Un intervento tempestivo
Intorno alle ore 10, i militari della Stazione di Chiesa in Valmalenco, insieme al Nucleo Operativo Radiomobile della Compagnia di Sondrio, sono intervenuti dopo la segnalazione del personale sanitario, che stava prestando soccorso a un uomo con ferite lacerocontuse all’addome e a un braccio.
Giunti sul posto, i Carabinieri hanno identificato la vittima, un 25enne originario della provincia di Bergamo, e il presunto aggressore, un 30enne della provincia di Lecco. Entrambi hanno precedenti penali e da tempo si trovavano nel piccolo centro locale.

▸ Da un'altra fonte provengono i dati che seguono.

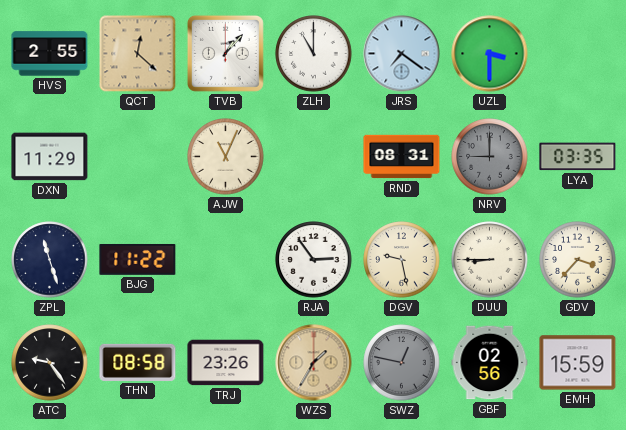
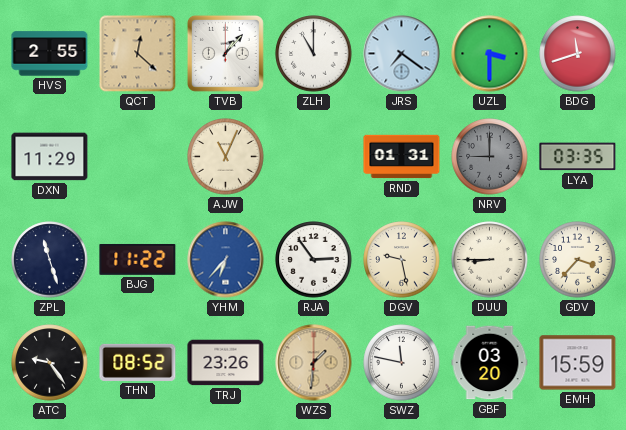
BDG: none -> 11:42
RND: 08:31 -> 01:31
YHM: none -> 6:37
THN: 08:58 -> 08:52
WZS: 1:35 -> 1:31
SWZ: 12:47 -> 11:47
SWZ dial: grey -> white
GBF: 02:56 -> 03:20
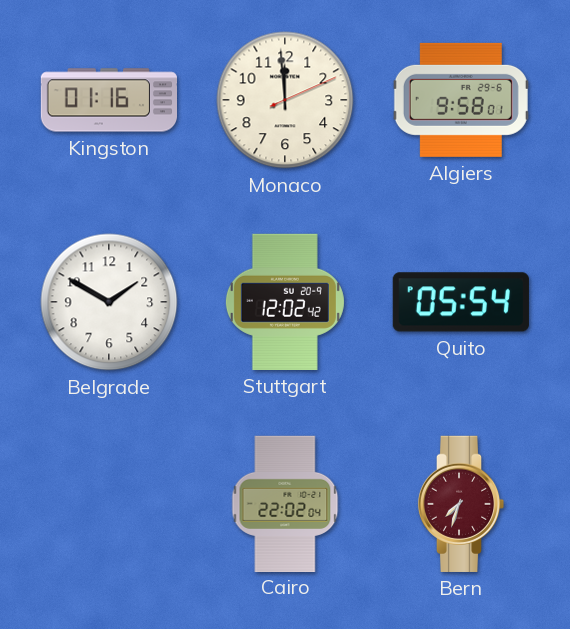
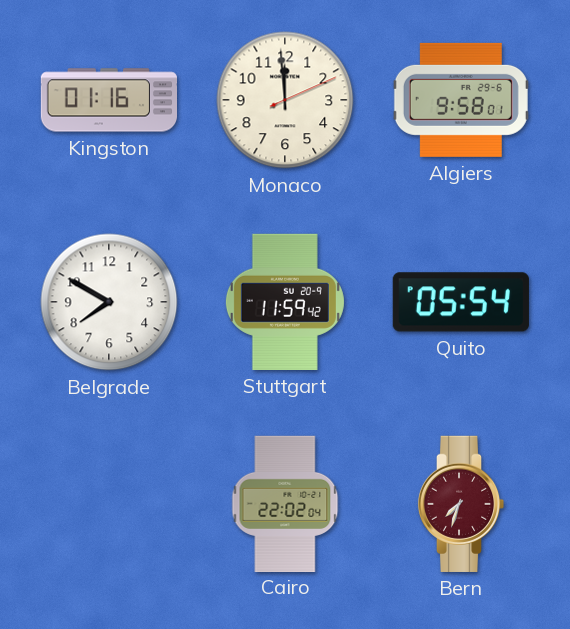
Belgrade: 1:50 -> 7:50
Stuttgart: 12:02 -> 11:59
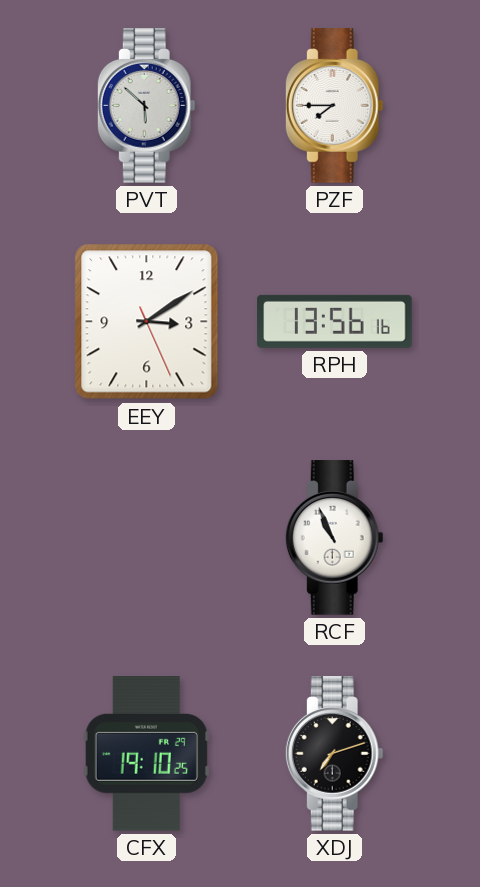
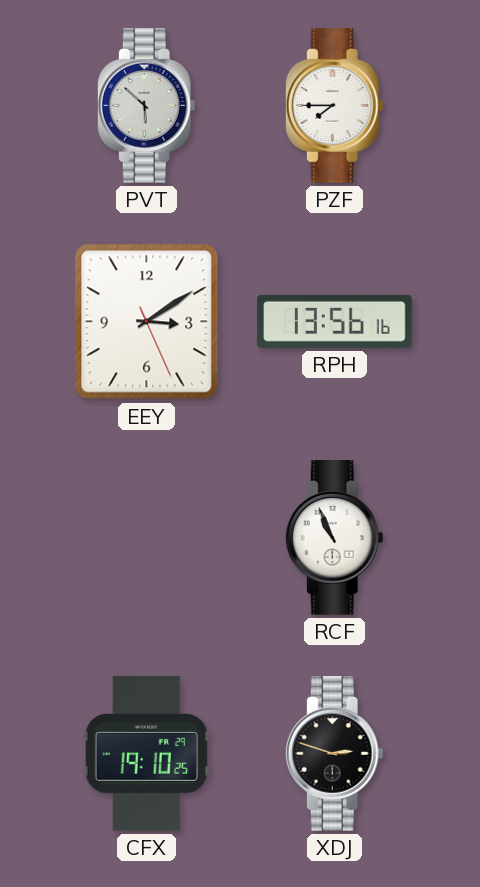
XDJ: 7:12 -> 2:48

Secondo quanto riportato da Primalavaltellina.it, la lite tra i due sarebbe scoppiata per motivi ancora da accertare, culminando con l’aggressione del 30enne, che ha colpito il rivale con un oggetto contundente.
Sequestro e arresto
Durante la perquisizione personale, i militari hanno rinvenuto addosso al presunto aggressore un tirapugni con lama retrattile, che è stato sequestrato. L’uomo è stato quindi arrestato e, concluse le procedure di rito, trasferito nel carcere di Sondrio, a disposizione dell’Autorità Giudiziaria.